The Ren lab (PI: Dejian Ren, Professor of Biology, contact: dren AT upenn.edu) is associated with the Department of Biology, University of Pennsylvania, and is located at Carolyn Lynch Research Building. The lab currently has two areas of research: 1) neuronal excitability and its implication in intellectual disability, and 2) lysosomal biology and its role in neurodegenerative diseases.
Excitability of the Brain
We study how the intrinsic excitability of mammalian neurons is regulated. A current focus is on the NALCN -UNC80-UNC79 protein complex that we discovered to form the major Na+-leak channel in mammalian brains. NALCN controls the resting membrane potential of neurons and generates heterogeneity in neuronal excitability. Extracellular Na+ , Ca2+ and small neuropeptide such as substance P also excite neurons through NALCN. The complex evolved about more than a billion years ago, before the divergence between fungi and animals, and before the emergence of eukaryotic voltage-gated sodium channels. In collaboration with clinicians and geneticists, we and others found that variations in NALCN and UNC80 genes cause symptoms including hypotonia, lack of speech development, sleep disturbance and severe intellectual disabilities (read more).
Biophysics and Physiology of Endosomes and Lysosomes
Another area of our current research focuses on intracellular organelles. Intracellular membranes constitute >90% of total cell membrane in eukaryotic cells, but their properties are generally less well defined in comparison with plasma membrane. In the past several years, we have used biophysical, biochemical, genetic and structural approaches to define the biophysical and physiological properties of endosomal and lysosomal membranes. Lysosomes are involved in numerous physiological and pathological functions such as digestion, recycling, autophagy, nutrient sensing, exocytosis, wound healing, calcium signaling, neuronal degeneration and gene expression. Surprisingly, we found that some lysosomes have their own voltage-gated sodium channel (TPC1), are electrically excitable and generate action-potential-like spikes when stimulated. We have discovered lysosomal ion channels that are sensitive to luminal pH, voltage across organelle membrane, membrane lipids, cytosolic ATP levels and extracellular nutrient availability. They regulate cellular processes such as autophagosome-lysosome fusion and organismal function such as physical endurance (read more).

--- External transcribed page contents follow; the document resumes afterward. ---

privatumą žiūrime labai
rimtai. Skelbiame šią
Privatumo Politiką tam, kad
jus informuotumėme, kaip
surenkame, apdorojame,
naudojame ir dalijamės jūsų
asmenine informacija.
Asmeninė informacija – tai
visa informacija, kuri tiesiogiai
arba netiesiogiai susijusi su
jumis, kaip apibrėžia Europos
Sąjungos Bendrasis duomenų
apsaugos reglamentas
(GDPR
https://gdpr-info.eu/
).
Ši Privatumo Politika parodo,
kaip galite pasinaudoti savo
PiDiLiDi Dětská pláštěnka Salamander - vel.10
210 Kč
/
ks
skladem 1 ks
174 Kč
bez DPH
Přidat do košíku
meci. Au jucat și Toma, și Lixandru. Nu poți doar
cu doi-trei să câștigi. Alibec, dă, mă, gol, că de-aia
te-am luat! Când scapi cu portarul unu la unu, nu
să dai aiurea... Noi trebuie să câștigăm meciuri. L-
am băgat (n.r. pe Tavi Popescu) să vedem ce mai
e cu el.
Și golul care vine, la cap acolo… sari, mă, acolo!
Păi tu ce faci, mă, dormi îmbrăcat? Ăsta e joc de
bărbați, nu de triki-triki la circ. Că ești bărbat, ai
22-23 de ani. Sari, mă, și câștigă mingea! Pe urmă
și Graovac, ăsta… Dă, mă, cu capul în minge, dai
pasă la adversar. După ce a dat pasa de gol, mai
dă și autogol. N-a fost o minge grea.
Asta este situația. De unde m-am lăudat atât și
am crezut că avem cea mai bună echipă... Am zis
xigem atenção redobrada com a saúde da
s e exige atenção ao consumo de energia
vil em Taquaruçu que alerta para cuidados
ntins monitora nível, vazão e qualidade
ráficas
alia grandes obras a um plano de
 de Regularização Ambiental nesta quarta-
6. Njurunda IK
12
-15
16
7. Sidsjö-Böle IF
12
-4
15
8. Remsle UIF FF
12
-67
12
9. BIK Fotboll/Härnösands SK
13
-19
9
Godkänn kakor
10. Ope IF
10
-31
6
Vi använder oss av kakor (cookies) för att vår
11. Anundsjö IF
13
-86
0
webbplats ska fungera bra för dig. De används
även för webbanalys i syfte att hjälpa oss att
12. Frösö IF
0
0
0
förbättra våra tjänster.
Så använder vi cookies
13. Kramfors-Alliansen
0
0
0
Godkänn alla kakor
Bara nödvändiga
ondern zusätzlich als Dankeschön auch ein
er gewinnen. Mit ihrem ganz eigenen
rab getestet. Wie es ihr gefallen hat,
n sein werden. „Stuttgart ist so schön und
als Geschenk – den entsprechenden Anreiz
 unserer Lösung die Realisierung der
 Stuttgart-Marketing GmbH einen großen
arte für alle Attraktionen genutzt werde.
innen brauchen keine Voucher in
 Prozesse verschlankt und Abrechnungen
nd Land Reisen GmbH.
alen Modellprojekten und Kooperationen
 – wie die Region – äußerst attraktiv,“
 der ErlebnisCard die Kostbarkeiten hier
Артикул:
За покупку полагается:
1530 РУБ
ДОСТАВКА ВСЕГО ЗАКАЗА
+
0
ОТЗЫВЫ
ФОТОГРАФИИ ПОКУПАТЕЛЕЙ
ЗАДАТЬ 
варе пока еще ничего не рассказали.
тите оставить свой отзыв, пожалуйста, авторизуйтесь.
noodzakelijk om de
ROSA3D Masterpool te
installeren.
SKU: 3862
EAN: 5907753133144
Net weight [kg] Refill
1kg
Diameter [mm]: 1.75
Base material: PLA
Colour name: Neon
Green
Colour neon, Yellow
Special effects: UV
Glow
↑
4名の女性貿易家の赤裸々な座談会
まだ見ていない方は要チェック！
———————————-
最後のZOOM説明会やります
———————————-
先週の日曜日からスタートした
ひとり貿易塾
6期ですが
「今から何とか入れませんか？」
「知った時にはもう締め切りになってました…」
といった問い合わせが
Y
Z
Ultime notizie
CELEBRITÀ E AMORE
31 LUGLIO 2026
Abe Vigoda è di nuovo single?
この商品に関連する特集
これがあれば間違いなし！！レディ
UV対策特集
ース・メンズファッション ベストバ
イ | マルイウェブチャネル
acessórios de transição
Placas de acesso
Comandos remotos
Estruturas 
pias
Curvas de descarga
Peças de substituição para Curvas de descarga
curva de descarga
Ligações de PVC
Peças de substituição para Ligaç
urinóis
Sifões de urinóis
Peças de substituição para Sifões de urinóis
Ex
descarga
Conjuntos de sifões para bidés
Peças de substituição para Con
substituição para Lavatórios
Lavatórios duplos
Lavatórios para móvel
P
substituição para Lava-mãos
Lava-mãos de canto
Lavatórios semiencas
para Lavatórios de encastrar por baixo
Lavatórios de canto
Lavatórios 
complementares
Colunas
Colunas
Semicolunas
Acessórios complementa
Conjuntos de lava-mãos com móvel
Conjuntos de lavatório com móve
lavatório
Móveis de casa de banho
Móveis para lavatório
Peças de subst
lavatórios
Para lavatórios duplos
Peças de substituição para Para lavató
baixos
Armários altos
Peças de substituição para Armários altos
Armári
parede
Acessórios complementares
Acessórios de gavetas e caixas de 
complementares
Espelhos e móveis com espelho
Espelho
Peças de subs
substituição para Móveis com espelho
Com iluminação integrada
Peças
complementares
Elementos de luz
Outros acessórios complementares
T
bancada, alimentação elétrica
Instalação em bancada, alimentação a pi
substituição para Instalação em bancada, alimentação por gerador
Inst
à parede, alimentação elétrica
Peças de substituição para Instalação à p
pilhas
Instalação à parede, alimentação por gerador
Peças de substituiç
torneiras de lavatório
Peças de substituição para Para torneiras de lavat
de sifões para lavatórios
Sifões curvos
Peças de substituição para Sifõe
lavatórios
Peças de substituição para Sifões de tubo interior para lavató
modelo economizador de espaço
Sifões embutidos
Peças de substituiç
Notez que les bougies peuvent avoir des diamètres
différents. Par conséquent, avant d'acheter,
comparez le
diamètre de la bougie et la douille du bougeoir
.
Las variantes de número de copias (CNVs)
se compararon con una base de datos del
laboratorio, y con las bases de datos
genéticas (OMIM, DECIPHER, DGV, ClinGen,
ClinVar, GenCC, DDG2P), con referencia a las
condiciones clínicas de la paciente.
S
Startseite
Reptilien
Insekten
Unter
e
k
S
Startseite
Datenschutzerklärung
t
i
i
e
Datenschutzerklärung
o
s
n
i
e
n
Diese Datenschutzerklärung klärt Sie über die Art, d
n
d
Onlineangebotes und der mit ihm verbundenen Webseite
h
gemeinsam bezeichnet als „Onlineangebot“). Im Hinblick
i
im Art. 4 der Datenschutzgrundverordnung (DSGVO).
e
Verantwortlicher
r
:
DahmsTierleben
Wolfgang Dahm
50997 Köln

Recent genetic studies have implicated lysosomal function in neurodegenerative diseases. For example, variations in the TMEM175 K+ channel we identified are associated with the susceptibility and onset of Parkinson’s disease.
Ion Channel Genes
Sodium/calcium channels: In mammalian brains, voltage-gated Na+ channels (NaVs) and Ca2+ channels (CaVs) are fundamental in action potential generation, synaptic transmission, gene expression and neuronal computation. The pore-forming subunits (α) of CaVs and NaVs consist four homologous repeats, each with six transmembrane domains (6TM, S1-S6). This 4x6TM structure is believed to have evolved from a single 6TM protein through two rounds of gene duplication. In the past, we have discovered 6TM, 2x6TM and 4x6TM ion channels along this evolutionary trajectory.
Potassium channels: Potassium channels play many fundamental roles including setting the resting membrane potential of cells and determining the duration of action potentials in neurons and cardiac muscles. The human genomes have >80 genes encoding the pore-forming subunits of “canonical” K+ channels. A common feature among them is the selectivity filter formed by membrane re-entrant “P-loops” containing a GYG/GFG K+ channel. We recently discovered a novel K+-selective channel TMEM175 (see Cang et al. Cell, 2015). TMEM175 has no P-loop or GYG motif. Instead, the channel filter is formed by the first transmembrane domains (TM1). Homologs are found in bacteria, archaea and eukaryotes. The presence of TMEM175s in all the three life domains suggests an early evolution of two groups of K+ channels with totally different structures: one (as found in the >80 canonical K+ channels) with a GYG/GFG motif-containing P-loop to form the channel pore to select K+ ion, the other (TMEM175) with a P-loop-independent mechanism for K+-selectivity.
Earlier research in the lab also discovered Ca2+ signaling mechanisms during mammalian fertilization (link), with focus on the CatSper ion channel complex in sperm.
Reviews on ion channels we have discovered and/or studied: CatSper (CatSperβ, CatSperγ) (review), NALCN (UNC79, UNC80) (review), TPCs (TPC1, TPC2, TPC3) and KEL/TMEM175 (review).